STOP ME if you've heard this one before: Jim Parsons, Julia Louis-Dreyfus, Jessica Lange, Ty Burrell, Stephen Colbert, Bryan Cranston, Aaron Paul, Anna Gunn, "Modern Family," "Breaking Bad" and "The Amazing Race" all went home with Emmys last night.
What? You thought NBC was going to waste an original episode of anything on a Monday night in late August?
Early - because NBC didn't want to compete with the MTV VMAs and doesn't like to interfere with Sunday night football - and often more like a rerun than a live show, the 66th annual Emmy Awards was nevertheless a fine night out for host Seth Meyers. The "Late Night" talker began by making fun of the scheduling, "which, if I understand television, means the Emmys are about to be canceled."
Probably not. But maybe it's time to acknowledge that there are more good things on TV - and now on online platforms - than there are Emmys to go around. And more, too, than some Emmy voters, who do seem to watch broadcast TV, may get around to seeing.
Not that that's going to go down easily with fans of Netflix's "Orange Is the New Black" and HBO's "True Detective."
"I don't know what to say. I truly am so surprised," said Lange, who's enough of an actress to actually have sounded surprised as she received her second Emmy for FX's "American Horror Story" (and the third of her career).
Parsons, by contrast, seemed sweetly resigned, as "The Big Bang Theory" star, winning for the fourth time as a lead actor in the CBS sitcom, paid tribute to his fellow nominees (as did Paul, who won his third supporting actor award for AMC's "Breaking Bad").
Cranston, whose award for AMC's "Breaking Bad" (his fourth for lead actor in the series) kept Matthew McConaughey from winning an Emmy and Oscar in the same year, talked about gratitude for the role that changed his career.
Julianna Margulies, winning her second Emmy for CBS' "The Good Wife" - she also won for "ER" - spoke for many fans as she chided former co-star Josh Charles, whose desire to move on led to his character's death this past season. "What were you thinking?"
There were first-time winners.
Category-shopping paid off for FX's "Fargo," an entirely deserving anthology series that won for outstanding miniseries without having to go head-to-head with HBO's "True Detective," another show whose first season told a closed-end story, but that HBO entered as a drama series, only to see it lose to "Breaking Bad."
HBO's "The Normal Heart" won for outstanding TV movie.

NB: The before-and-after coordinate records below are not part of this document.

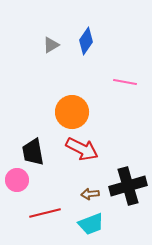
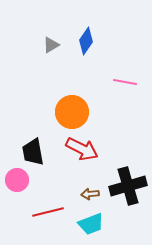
red line: moved 3 px right, 1 px up
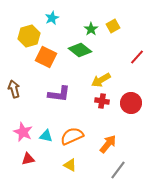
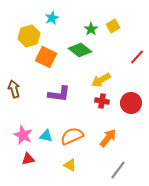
pink star: moved 3 px down
orange arrow: moved 6 px up
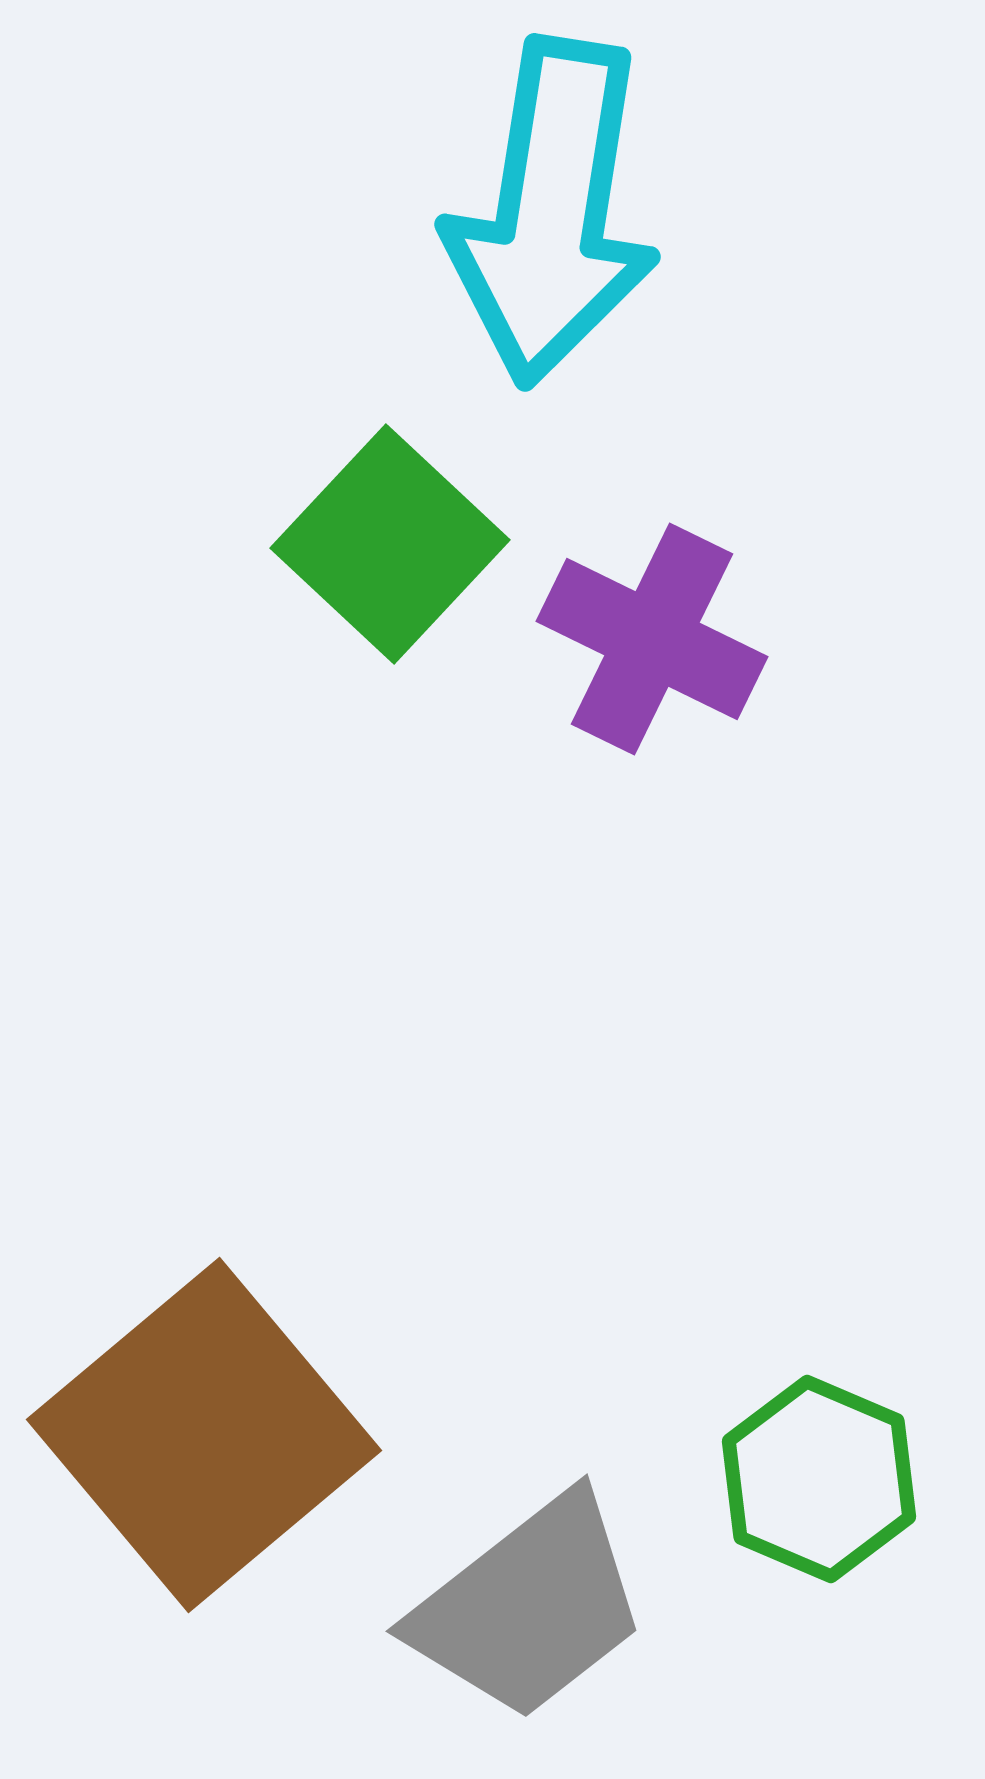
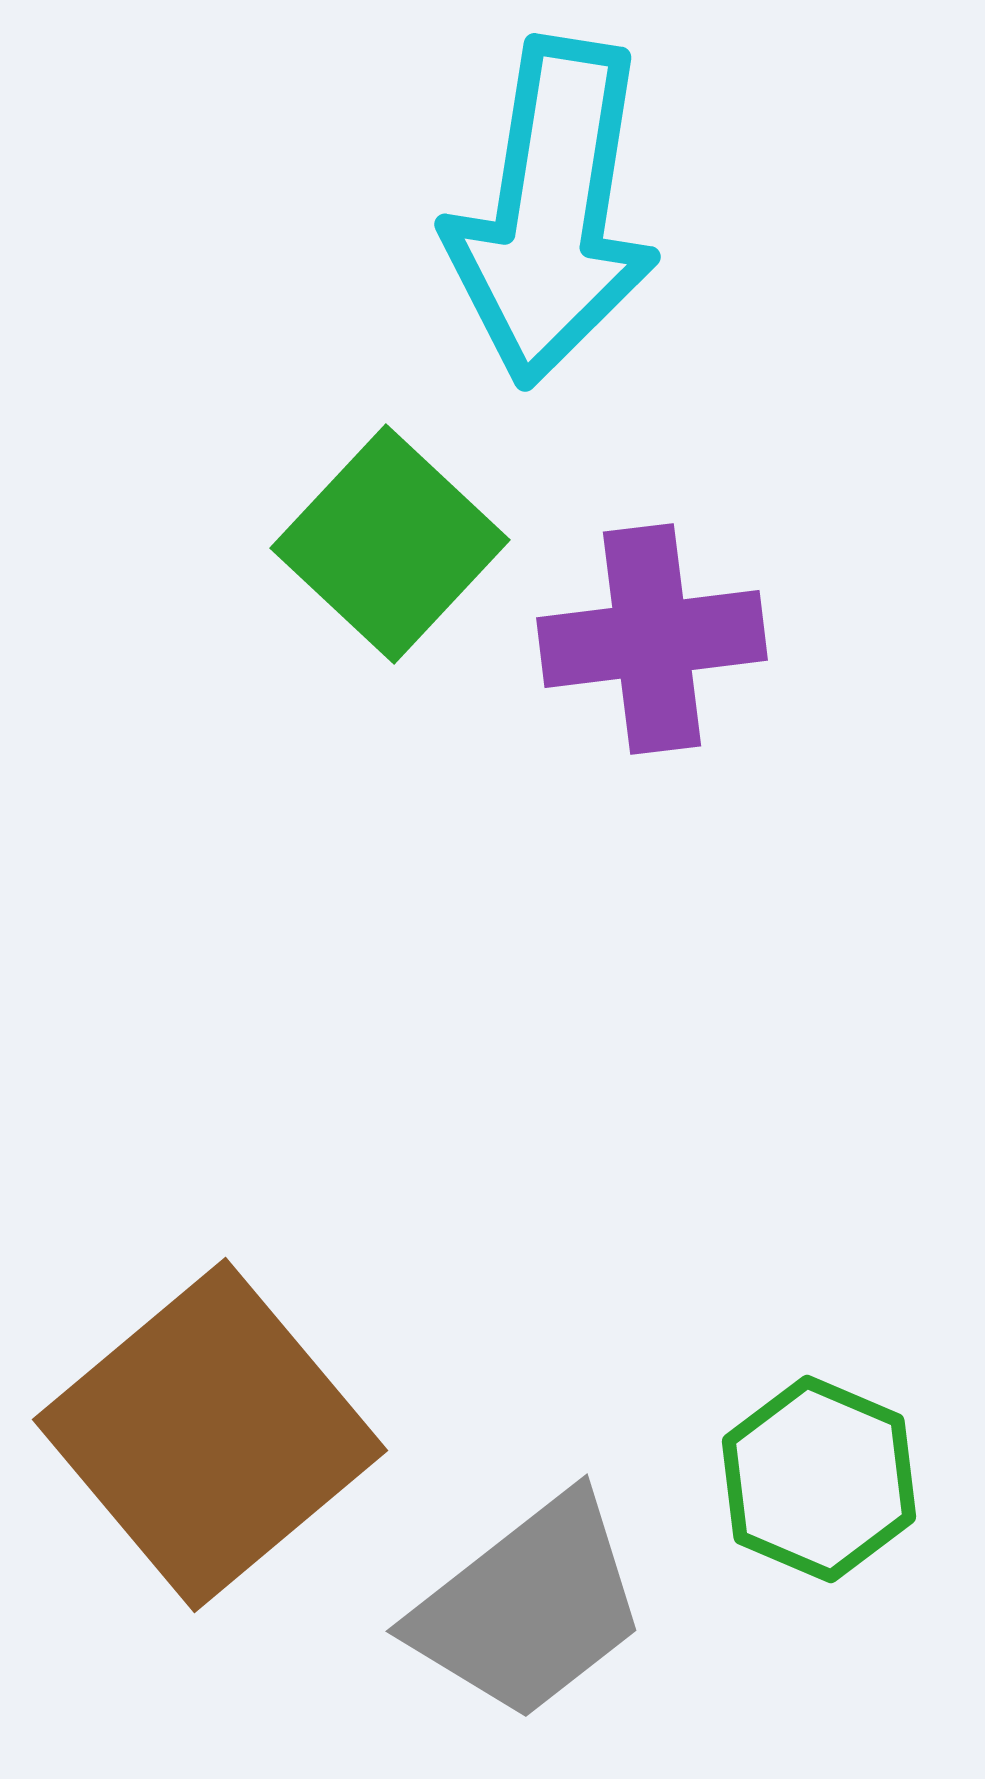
purple cross: rotated 33 degrees counterclockwise
brown square: moved 6 px right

The disconnect between the balloting and the ballyhoo seemed greater than usual, as Meyers shared the spotlight with performers like Funny or Die's Billy Eichner and professional cable geek Chris Hardwick, who may have been reaching their largest audiences, even on what will probably not be the highest-rated of Emmycasts.
Among Meyers' best lines: Noting that of the three long-running series that ended this past year, CBS' "How I Met Your Mother" had, unexpectedly, the saddest finale. "Yes, kids. Jesse Pinkman lived, Dexter lived, but your mother didn't make it. Sleep tight."
Billy Crystal's tribute to Robin Williams, which followed the In Memoriam sequence, was touching, though not quite as much as the clip of Williams himself.
As always, there were awards that the show didn't get around to handing out:
Best bit of banter: "Hold on, Clark Gable." Louis-Dreyfus to fellow presenter Cranston, whose unexpected moustache was one of the night's greatest hits (and helped her pretend she didn't actually remember Cranston's having guest-starred on "Seinfeld").
Public service announcements: Emmy producers, eager to keep viewers from straying, did what they could to promote the show's star power, with notifications such as "seven minutes to Bryan Cranston" and "10 minutes to Julia Roberts."
Best continuing bit: Cranston grabbing Louis-Dreyfus and planting a kiss on her as she went to the stage to accept the lead actress in a comedy Emmy - her third consecutive and fifth overall - for HBO's "Veep." After which she acknowledged that he had indeed appeared with her on "Seinfeld."
The non-host-with-the-mostest: To ABC late-show host Jimmy Kimmel, who turned his presenter gig into a host-like monologue, ending with a shout-out to comedian Tracy Morgan, who's still recovering from injuries sustained in that New Jersey Turnpike crash in June.
Happiest reunion (after McConaughey and Woody Harrelson): "The Help" co-stars Octavia Spencer and Janney, who presented together.
Splitting the vote: To Martin Freeman, of "Sherlock," whose competition for supporting actor in a miniseries or movie consisted of much of the cast of HBO's "The Normal Heart." (Kathy Bates, on the other hand, was chosen in a category that included "American Horror Story: Coven" co-stars Angela Bassett and Frances Conroy.)
The size-doesn't-matter award: To NBC's pre-show, which touted the "longest red carpet" in Emmy history. As if 400 feet of fabric could make host Billy Bush pop next to McConaughey.